The following are examples of notable English Preachers:

Charles Wilson: One of the two original Travelling Preachers sent to Australia in 1839.  Unfortunately, though, Charles Wilson misrepresented his position – he took John Wroe’s writings and adopted them as his own, building up a small following amongst the early Australian members, most particularly in the Penrith area.  In October 1843, John Wroe brought news that Charles Wilson had died but many refused to believe his report – they were convinced he was a prophet.

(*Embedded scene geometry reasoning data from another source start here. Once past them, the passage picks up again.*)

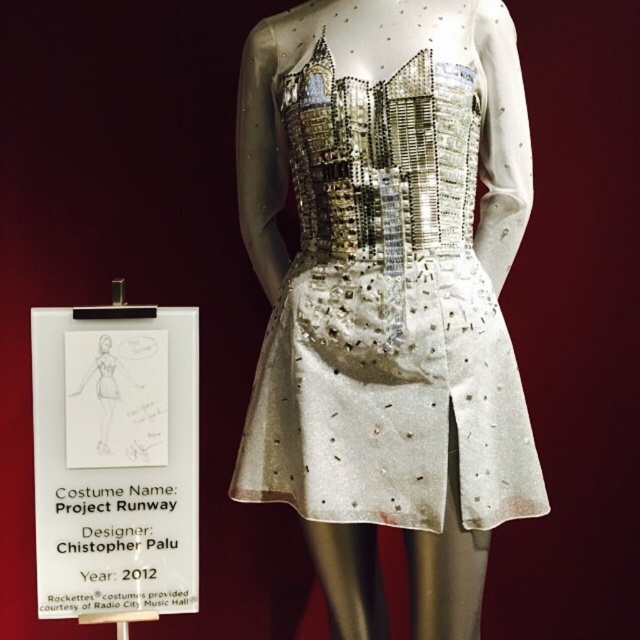 Who is shorter, satin-like silver dress at center or white paper at center?

Standing shorter between the two is white paper at center.

Can you confirm if satin-like silver dress at center is thinner than white paper at center?

No, satin-like silver dress at center is not thinner than white paper at center.

Image resolution: width=640 pixels, height=640 pixels. In order to click on satin-like silver dress at center in this screenshot , I will do `click(387, 268)`. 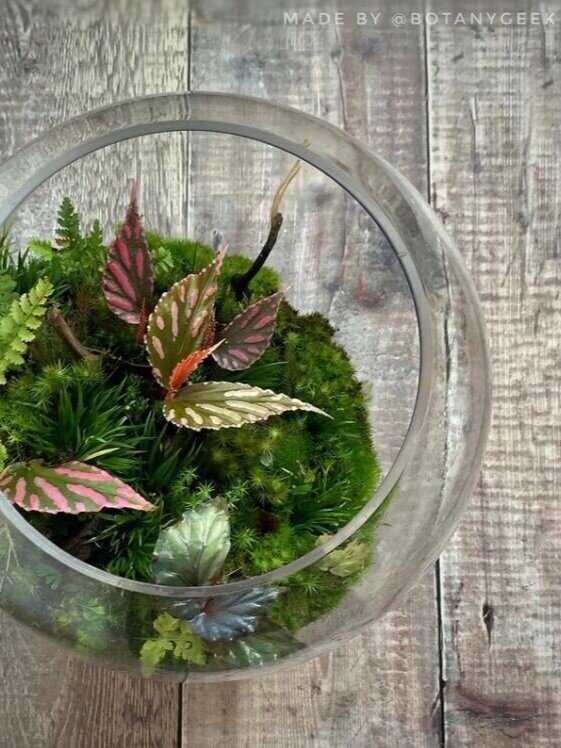 At what (x,y) coordinates should I click in order to perform the action: click on wood plank. Please return your answer as a coordinate pair (x, y). The height and width of the screenshot is (748, 561). Looking at the image, I should click on coord(519,595). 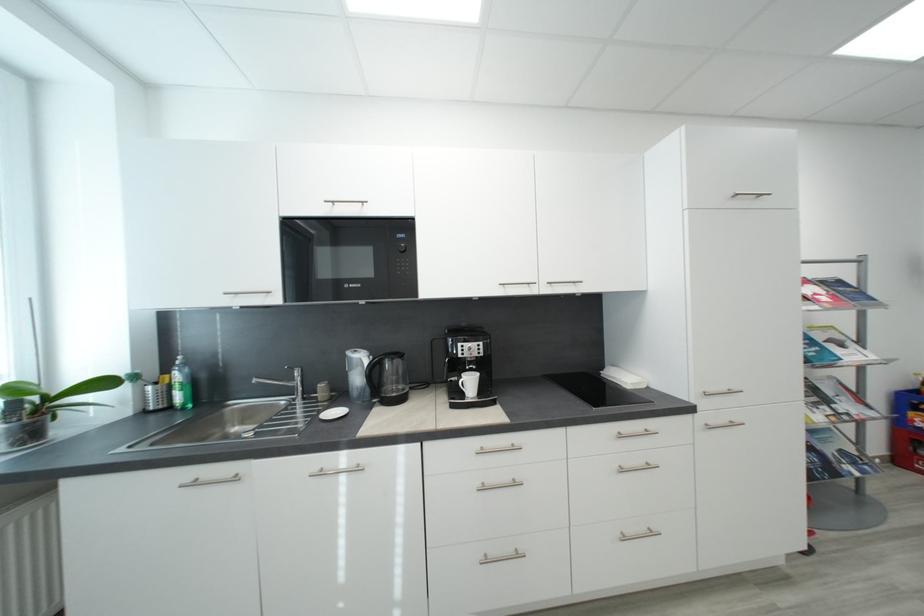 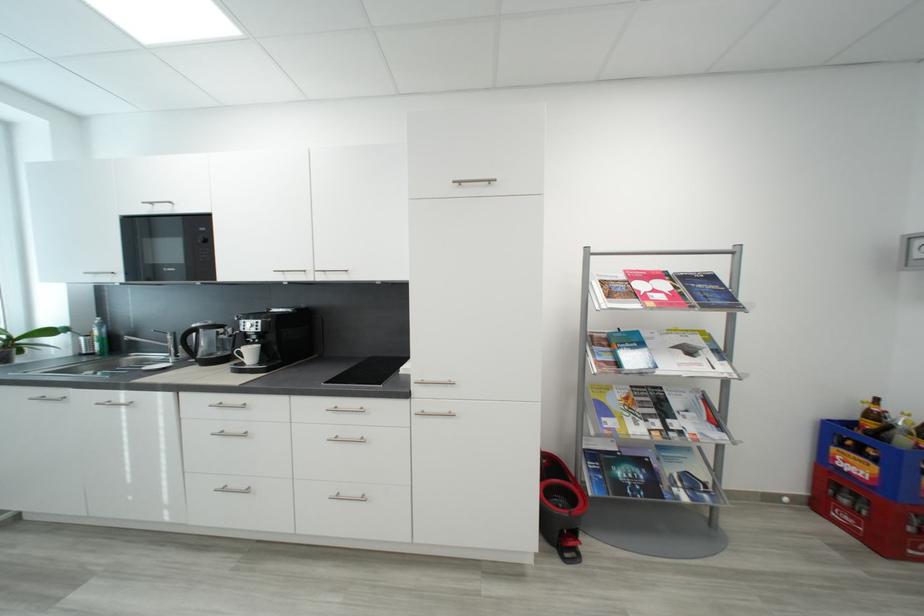 Find the pixel in the second image that matches (477,384) in the first image.

(257, 354) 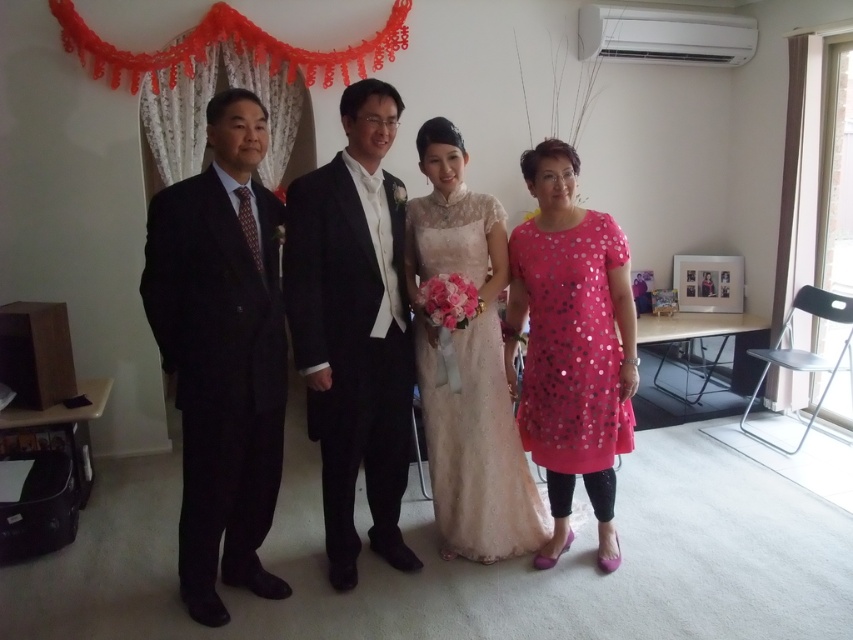 Which is behind, point (561, 141) or point (486, 358)?

Point (561, 141)

Does point (508, 358) come closer to viewer compared to point (502, 554)?

Yes.

This screenshot has width=853, height=640. I want to click on pink sequined dress at right, so click(x=572, y=346).

This screenshot has height=640, width=853. What do you see at coordinates (222, 353) in the screenshot?
I see `dark suit at left` at bounding box center [222, 353].

Where is `dark suit at left`? dark suit at left is located at coordinates (222, 353).

Which of these two, dark suit at left or satin lace dress at center, stands shorter?

Standing shorter between the two is satin lace dress at center.

Is the position of dark suit at left more distant than that of satin lace dress at center?

No, dark suit at left is closer to the viewer.

Find the location of a particular element. This screenshot has height=640, width=853. dark suit at left is located at coordinates (222, 353).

Charles Robertson:  One of the two original Travelling Preachers sent to Australia in 1839.  Charles Robertson, like his partner, also got himself into hot water.  He was given the option of choosing either America to preach in or the opposite end of the Australian continent.  On 12th December, 1850 in a letter from Joseph Donnolan to Elizabeth Machir, Joseph states that he and Charles Robertson are expecting to leave for China in the near future. They sailed in April, 1851 for China.  Unfortunately Charles died on the return voyage from China to Sydney in the latter part of 1851 or beginning of 1852.

Joseph Greaves: Sent out from England after 1839.  He came under criticism for his activities in the colony – evidently he had had sexual liaisons in England which were not appropriate.  Unfortunately something of his unfortunate past followed him to Australia – he was a bachelor.  He was in and out of his Preaching duties due to his behaviour for many years.  In January 1854 he was sent from Melbourne to North America because of his activities in the Australian colony.

A Travelling Preacher received a small allowance from the Church and a number of books to sell to supplement this income.  They would travel from place to place, usually in an appointed geographical area. 

The Local Preacher did not receive any allowance and were expected to remain in full time occupation in their local area and were entitled to preach only within that area.